===== EXERCISE MATERIAL

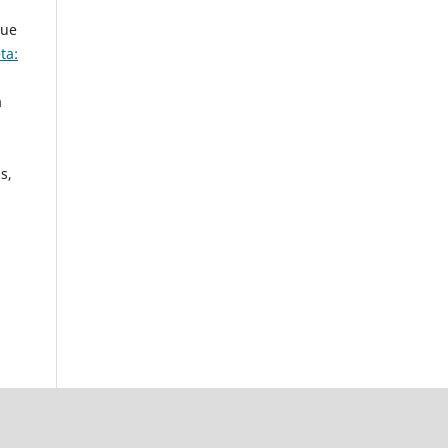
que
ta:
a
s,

==========
===== EXERCISE MATERIAL

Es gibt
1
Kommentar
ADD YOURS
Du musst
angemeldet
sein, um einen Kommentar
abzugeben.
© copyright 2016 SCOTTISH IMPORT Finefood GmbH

==========

- _THE PROBLEM_
All that belongs in the answer is the run of lines above from the line containing "sein, um einen Kommentar" through the line containing "IMPORT Finefood GmbH", exactly as written.

- _ANSWER TO THIS EXERCISE_
sein, um einen Kommentar
abzugeben.
© copyright 2016 SCOTTISH IMPORT Finefood GmbH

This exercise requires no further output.